Annotatio CCXLIII
”Taking of my garments, thou hast made to thyself high places.” — Ezekiel 16:16
Origen, in homily 7 on Ezekiel, when he was expounding this particle, cursorily proceeded to the explanation of Christ’s sentence from Matthew:1 “Upon the chair of Moses have sat the Scribes and Pharisees: all things whatsoever they say to you, hear and do; but according to their works do not [do]: for they say, and do not. This discourse is about me, who teach good things and do the contrary, and am a seat upon the chair of Moses, as a scribe and Pharisee. The precept is to thee, O people: if thou shalt not have ground of accusation — [namely] the worst doctrine, foreign to the dogmas of the Church — but shalt behold my culpable life and sins, [thou art bidden] not to order thy life according to [me] who speak, but to do those things which I shall speak: let us imitate no one; and if we wish to imitate anyone, Christ is set before us for imitation.”

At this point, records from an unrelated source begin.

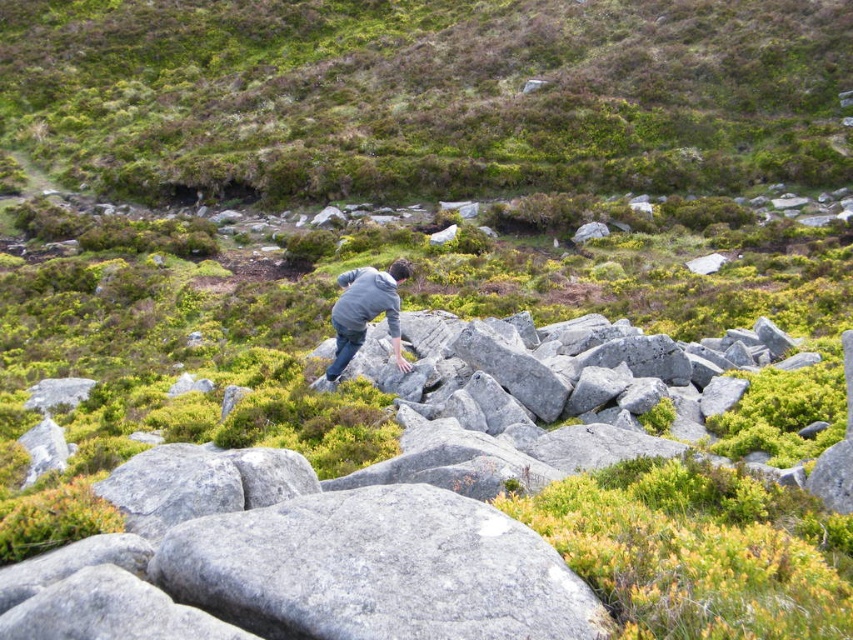 Between gray granite rock at center and gray matte jacket at center, which one is positioned lower?

Positioned lower is gray granite rock at center.

Can you confirm if gray granite rock at center is positioned above gray matte jacket at center?

No.

Is point (427, 493) farther from viewer compared to point (393, 314)?

No.

The image size is (853, 640). Find the location of `gray granite rock at center`. gray granite rock at center is located at coordinates (376, 570).

Looking at this image, can you confirm if green mossy hillside at upper center is bigger than gray matte jacket at center?

Yes, green mossy hillside at upper center is bigger than gray matte jacket at center.

From the picture: Between green mossy hillside at upper center and gray matte jacket at center, which one appears on the right side from the viewer's perspective?

gray matte jacket at center

Identify the location of green mossy hillside at upper center. pyautogui.click(x=424, y=93).

Does green mossy hillside at upper center have a lesser width compared to gray granite rock at center?

No.

Which is more to the left, green mossy hillside at upper center or gray granite rock at center?

From the viewer's perspective, green mossy hillside at upper center appears more on the left side.

The image size is (853, 640). I want to click on green mossy hillside at upper center, so click(424, 93). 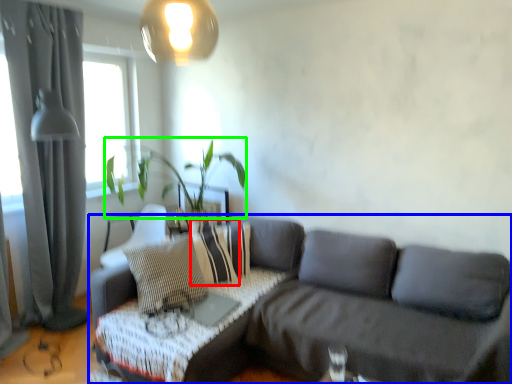 Question: Based on their relative distances, which object is farther from pillow (highlighted by a red box)? Choose from studio couch (highlighted by a blue box) and plant (highlighted by a green box).

Choices:
 (A) studio couch
 (B) plant

Answer: (B) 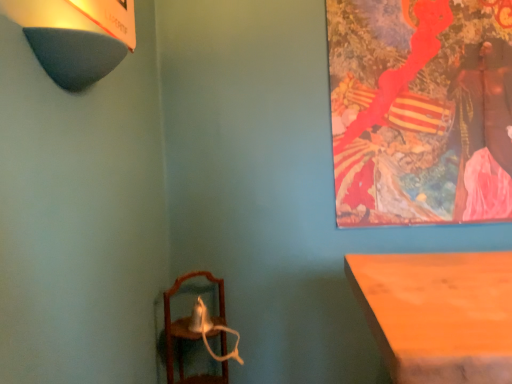 Where is `painted canvas at upper right`? painted canvas at upper right is located at coordinates (421, 110).

You are a GUI agent. You are given a task and a screenshot of the screen. Output one action in this format:
    pyautogui.click(x=<x>, y=<y>)
    Task: Click on the dark gray felt lampshade at upper left
    This screenshot has width=512, height=384.
    Given the screenshot: What is the action you would take?
    pyautogui.click(x=76, y=36)

The image size is (512, 384). What do you see at coordinates (76, 36) in the screenshot?
I see `dark gray felt lampshade at upper left` at bounding box center [76, 36].

Image resolution: width=512 pixels, height=384 pixels. Identify the location of painted canvas at upper right. pos(421,110).

Is dark gray felt lampshade at upper left at the back of painted canvas at upper right?

No, painted canvas at upper right is not facing away from dark gray felt lampshade at upper left.

Considering the sizes of objects painted canvas at upper right and dark gray felt lampshade at upper left in the image provided, who is thinner, painted canvas at upper right or dark gray felt lampshade at upper left?

With smaller width is painted canvas at upper right.

Is painted canvas at upper right located outside dark gray felt lampshade at upper left?

Absolutely, painted canvas at upper right is external to dark gray felt lampshade at upper left.

Which object is positioned more to the left, painted canvas at upper right or dark gray felt lampshade at upper left?

From the viewer's perspective, dark gray felt lampshade at upper left appears more on the left side.

Does point (55, 63) come farther from viewer compared to point (169, 375)?

No, (55, 63) is in front of (169, 375).

Can you confirm if dark gray felt lampshade at upper left is shorter than wooden mirror at lower left?

Yes, dark gray felt lampshade at upper left is shorter than wooden mirror at lower left.

Is dark gray felt lampshade at upper left touching wooden mirror at lower left?

There is a gap between dark gray felt lampshade at upper left and wooden mirror at lower left.

From a real-world perspective, does dark gray felt lampshade at upper left stand above wooden mirror at lower left?

Indeed, from a real-world perspective, dark gray felt lampshade at upper left stands above wooden mirror at lower left.

Is wooden mirror at lower left turned away from dark gray felt lampshade at upper left?

No.

Considering the relative sizes of wooden mirror at lower left and dark gray felt lampshade at upper left in the image provided, is wooden mirror at lower left bigger than dark gray felt lampshade at upper left?

Yes.

Where is `furniture behind the dark gray felt lampshade at upper left`? furniture behind the dark gray felt lampshade at upper left is located at coordinates (190, 333).

In the scene shown: Between wooden mirror at lower left and dark gray felt lampshade at upper left, which one has smaller width?

dark gray felt lampshade at upper left.

Are dark gray felt lampshade at upper left and painted canvas at upper right far apart?

Yes, dark gray felt lampshade at upper left is far from painted canvas at upper right.

Which object is positioned more to the left, dark gray felt lampshade at upper left or painted canvas at upper right?

Positioned to the left is dark gray felt lampshade at upper left.

From the picture: From the image's perspective, between dark gray felt lampshade at upper left and painted canvas at upper right, who is located below?

dark gray felt lampshade at upper left.

Would you say wooden mirror at lower left is to the left or to the right of painted canvas at upper right in the picture?

From the image, it's evident that wooden mirror at lower left is to the left of painted canvas at upper right.

Considering the sizes of objects wooden mirror at lower left and painted canvas at upper right in the image provided, who is wider, wooden mirror at lower left or painted canvas at upper right?

With larger width is wooden mirror at lower left.

From a real-world perspective, is wooden mirror at lower left located beneath painted canvas at upper right?

Correct, in the physical world, wooden mirror at lower left is lower than painted canvas at upper right.

Find the location of `picture frame that appears above the wooden mirror at lower left (from a real-world perspective)`. picture frame that appears above the wooden mirror at lower left (from a real-world perspective) is located at coordinates (421, 110).

Is painted canvas at upper right inside the boundaries of wooden mirror at lower left, or outside?

painted canvas at upper right is outside wooden mirror at lower left.

Is painted canvas at upper right bigger than wooden mirror at lower left?

Actually, painted canvas at upper right might be smaller than wooden mirror at lower left.

From the image's perspective, relative to wooden mirror at lower left, is painted canvas at upper right above or below?

Based on their image positions, painted canvas at upper right is located above wooden mirror at lower left.

Consider the image. How far apart are painted canvas at upper right and wooden mirror at lower left?

painted canvas at upper right is 3.39 feet away from wooden mirror at lower left.

Locate an element on the screen. picture frame located underneath the dark gray felt lampshade at upper left (from a real-world perspective) is located at coordinates (421, 110).

Locate an element on the screen. This screenshot has width=512, height=384. furniture that appears below the dark gray felt lampshade at upper left (from the image's perspective) is located at coordinates (190, 333).

Estimate the real-world distances between objects in this image. Which object is closer to dark gray felt lampshade at upper left, painted canvas at upper right or wooden mirror at lower left?

wooden mirror at lower left lies closer to dark gray felt lampshade at upper left than the other object.

Estimate the real-world distances between objects in this image. Which object is closer to wooden mirror at lower left, dark gray felt lampshade at upper left or painted canvas at upper right?

Based on the image, painted canvas at upper right appears to be nearer to wooden mirror at lower left.

Based on the photo, when comparing their distances from painted canvas at upper right, does dark gray felt lampshade at upper left or wooden mirror at lower left seem closer?

The object closer to painted canvas at upper right is wooden mirror at lower left.

Looking at this image, estimate the real-world distances between objects in this image. Which object is closer to painted canvas at upper right, wooden mirror at lower left or dark gray felt lampshade at upper left?

Among the two, wooden mirror at lower left is located nearer to painted canvas at upper right.

From the image, which object appears to be nearer to dark gray felt lampshade at upper left, wooden mirror at lower left or painted canvas at upper right?

Among the two, wooden mirror at lower left is located nearer to dark gray felt lampshade at upper left.

When comparing their distances from wooden mirror at lower left, does painted canvas at upper right or dark gray felt lampshade at upper left seem further?

Based on the image, dark gray felt lampshade at upper left appears to be further to wooden mirror at lower left.

This screenshot has width=512, height=384. Find the location of `furniture between dark gray felt lampshade at upper left and painted canvas at upper right in the horizontal direction`. furniture between dark gray felt lampshade at upper left and painted canvas at upper right in the horizontal direction is located at coordinates (190, 333).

This passage, as is gathered from the Collectanea of Hermann, the heretics twist against Catholics — especially against monks, who imitate Basil, Benedict, Dominic, Francis, and the other founders of the monastic life — as if it were not enough to imitate the one Christ, whom Paul sets before us as the sole exemplar of imitation, saying: “Be ye imitators of Christ.”2 To whom it must be responded: We, when we imitate the saints, imitate in the saints no other than Christ, dwelling and living in the saints — Paul saying, “I live, now not I; but Christ liveth in me.”3 Nor do we imitate the saints in any other way than [in imitating] him whom Paul — in whom Christ was speaking — set before us, saying, “Be ye imitators of me, as I also [am] of Christ”4 — that is, in so far as the saints themselves imitate Christ. To this sense, therefore, are the proposed words of Origen brought forth.